ATDTDA (17): prairie-smoke (472.2)
Mark Kohut
markekohut at yahoo.com
Mon Sep 10 17:06:20 CDT 2007
I think we can see how much plants, vegetation, that root of life....is a great POSITIVE
in TRP's vision.
Tim Strzechowski <dedalus204 at comcast.net> wrote:
"Down they journeyed, out of the mountains, seldom looking back, down through the prairie-smoke of eastern Colorado ..." (p. 473).
This is a beautiful plant that is usually less than a foot tall, with numerous basal leaves and hairy stems. The flowers are a rose color, but the fruits are the showiest parts of the plant, with plumes up to two inches long. Mature plants may form dense mats.
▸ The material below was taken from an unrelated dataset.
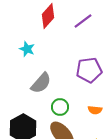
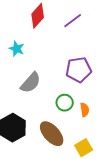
green circle: (60, 107) -> (65, 103), moved
orange semicircle: (95, 110) -> (85, 110), turned -104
Prairie Smoke will flower after its second year if grown from seed, if grown from division, it will flower its first year. [...]
http://www.nps.gov/archive/miss/restoration/gallery/sedges/prairie_smoke.html
Here's a pdf. file on "geum triflorum":
http://web4.msue.msu.edu/mnfi/abstracts/botany/Geum_triflorum.pdf
http://www.reflectiveimages.com/prairiesmoke.htm
http://www.carsoncity.k12.mi.us/~hsstudent/wildflowers00/rosaceae/prairiesmoke.html
This is another example of Pynchon's use of vegetation and foliage as an image, symbol, etc.
Cf. _Vineland_, for example:
"Later than usual one summer morning in 1984, Zoyd Wheeler drifted awake in sunlight through a creeping fig that hung in the window ..." (3).